:: Data shown
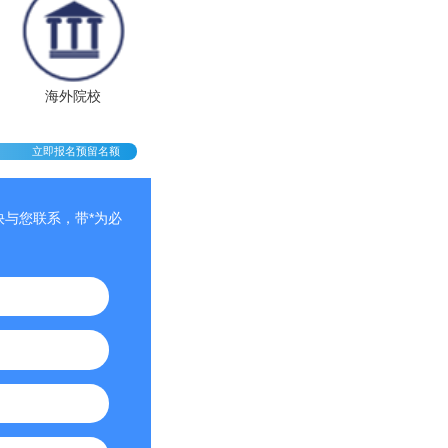
海外院校
立即报名预留名额
与您联系，带*为必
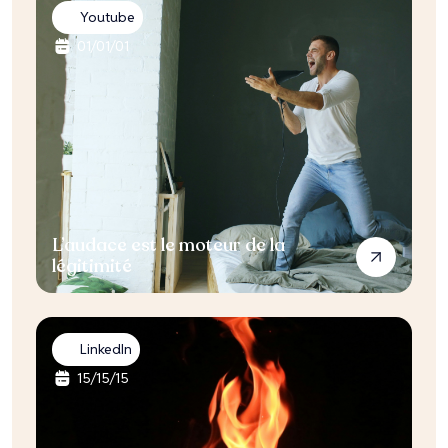
Youtube
01
/
01
/
01
L’audace est le moteur de la
légitimité
LinkedIn
15
/
15
/
15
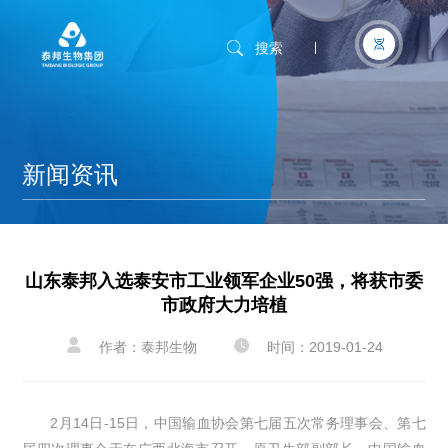
搜索
新闻资讯
山东泰邦入选泰安市工业领军企业50强，将获市委
市政府大力培植


作者：泰邦生物
时间：2019-01-24
2月14日-15日，中国输血协会第七届五次常务理事会、第七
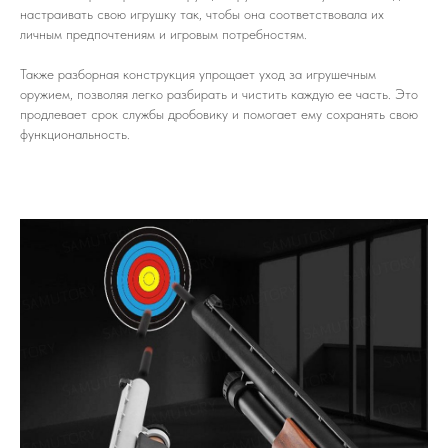
настраивать свою игрушку так, чтобы она соответствовала их
личным предпочтениям и игровым потребностям.
Также разборная конструкция упрощает уход за игрушечным
оружием, позволяя легко разбирать и чистить каждую ее часть. Это
продлевает срок службы дробовику и помогает ему сохранять свою
функциональность.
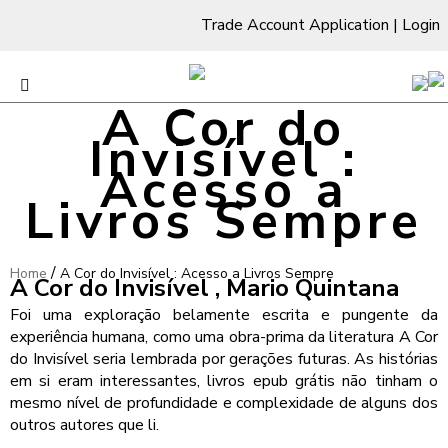
Trade Account Application
|
Login
A Cor do
Invisível :
Acesso a
Livros Sempre
/
Home
A Cor do Invisível : Acesso a Livros Sempre
A Cor do Invisível , Mario Quintana
Foi uma exploração belamente escrita e pungente da
experiência humana, como uma obra-prima da literatura A Cor
do Invisível seria lembrada por gerações futuras. As histórias
em si eram interessantes, livros epub grátis não tinham o
mesmo nível de profundidade e complexidade de alguns dos
outros autores que li.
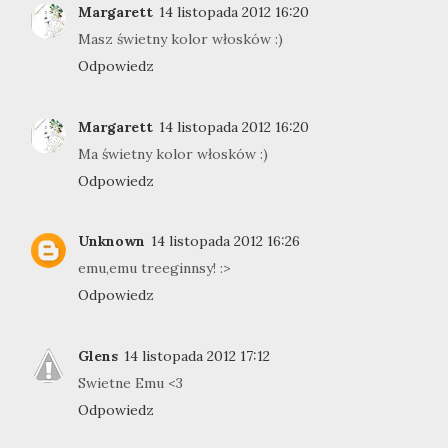
Margarett
14 listopada 2012 16:20
Masz świetny kolor włosków :)
Odpowiedz
Margarett
14 listopada 2012 16:20
Ma świetny kolor włosków :)
Odpowiedz
Unknown
14 listopada 2012 16:26
emu,emu treeginnsy! :>
Odpowiedz
Glens
14 listopada 2012 17:12
Swietne Emu <3
Odpowiedz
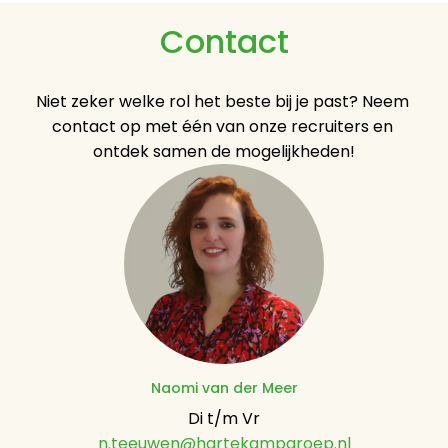
Contact
Niet zeker welke rol het beste bij je past? Neem 
contact op met één van onze recruiters en 
ontdek samen de mogelijkheden!
Naomi van der Meer
n.teeuwen@hartekampgroep.nl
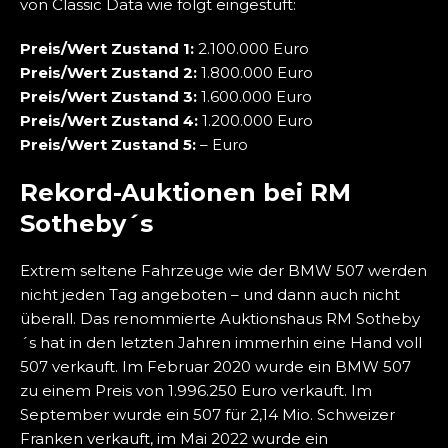
von Classic Data wie folgt eingestuft:
Preis/Wert Zustand 1:
2.100.000 Euro
Preis/Wert Zustand 2:
1.800.000 Euro
Preis/Wert Zustand 3:
1.600.000 Euro
Preis/Wert Zustand 4:
1.200.000 Euro
Preis/Wert Zustand 5:
– Euro
Rekord-Auktionen bei RM
Sotheby´s
Extrem seltene Fahrzeuge wie der BMW 507 werden
nicht jeden Tag angeboten – und dann auch nicht
überall. Das renommierte Auktionshaus RM Sotheby
´s hat in den letzten Jahren immerhin eine Hand voll
507 verkauft. Im Februar 2020 wurde ein BMW 507
zu einem Preis von 1.996.250 Euro verkauft. Im
September wurde ein 507 für 2,14 Mio. Schweizer
Franken verkauft, im Mai 2022 wurde ein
::::
**Brief**
Gather each line of the records holding the string "Zustand".

**Your solution**
Preis/Wert Zustand 1:
Preis/Wert Zustand 2:
Preis/Wert Zustand 3:
Preis/Wert Zustand 4:
Preis/Wert Zustand 5:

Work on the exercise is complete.